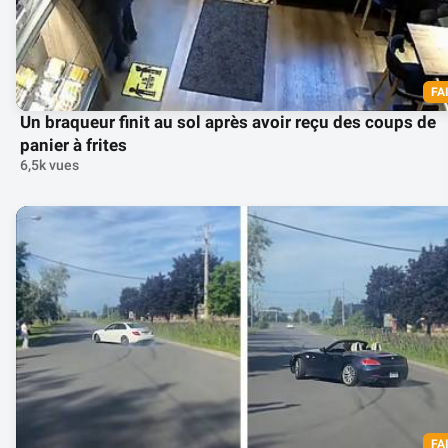
FA
Un braqueur finit au sol après avoir reçu des coups de
panier à frites
6,5k vues
FA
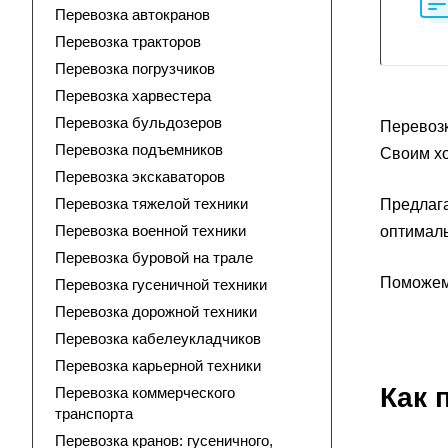
Перевозка автокранов
Перевозка тракторов
Перевозка погрузчиков
Перевозка харвестера
Перевозка бульдозеров
Перевозк
Перевозка подъемников
Своим хо
Перевозка экскаваторов
Перевозка тяжелой техники
Предлага
Перевозка военной техники
оптималь
Перевозка буровой на трале
Поможем 
Перевозка гусеничной техники
Перевозка дорожной техники
Перевозка кабелеукладчиков
Перевозка карьерной техники
Как 
Перевозка коммерческого
транспорта
Перевозка кранов: гусеничного,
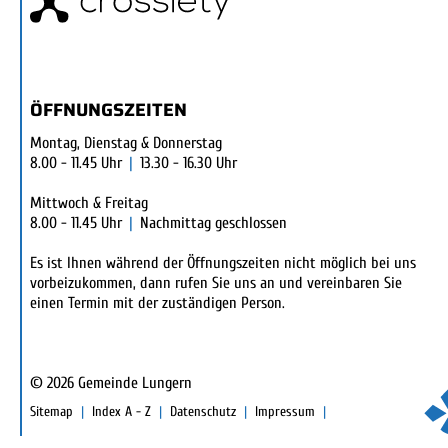
ÖFFNUNGSZEITEN
Montag, Dienstag & Donnerstag
8.00 - 11.45 Uhr
|
13.30 - 16.30 Uhr
Mittwoch & Freitag
8.00 - 11.45 Uhr
|
Nachmittag geschlossen
Es ist Ihnen während der Öffnungszeiten nicht möglich bei uns
vorbeizukommen, dann rufen Sie uns an und vereinbaren Sie
einen Termin mit der zuständigen Person.
© 2026 Gemeinde Lungern
TOOLBAR
Sitemap
Index A - Z
Datenschutz
Impressum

◆ **Exercise details**: Each record above should be restated word for word. The pictures should not appear.

◆ **Finished task**:
FA
Un braqueur finit au sol après avoir reçu des coups de
panier à frites
6,5k vues
FA
Перевозка автокранов
Перевозка тракторов
Перевозка погрузчиков
Перевозка харвестера
Перевозка бульдозеров
Перевозк
Перевозка подъемников
Своим хо
Перевозка экскаваторов
Перевозка тяжелой техники
Предлага
Перевозка военной техники
оптималь
Перевозка буровой на трале
Поможем 
Перевозка гусеничной техники
Перевозка дорожной техники
Перевозка кабелеукладчиков
Перевозка карьерной техники
Как 
Перевозка коммерческого
транспорта
Перевозка кранов: гусеничного,
ÖFFNUNGSZEITEN
Montag, Dienstag & Donnerstag
8.00 - 11.45 Uhr
|
13.30 - 16.30 Uhr
Mittwoch & Freitag
8.00 - 11.45 Uhr
|
Nachmittag geschlossen
Es ist Ihnen während der Öffnungszeiten nicht möglich bei uns
vorbeizukommen, dann rufen Sie uns an und vereinbaren Sie
einen Termin mit der zuständigen Person.
© 2026 Gemeinde Lungern
TOOLBAR
Sitemap
Index A - Z
Datenschutz
Impressum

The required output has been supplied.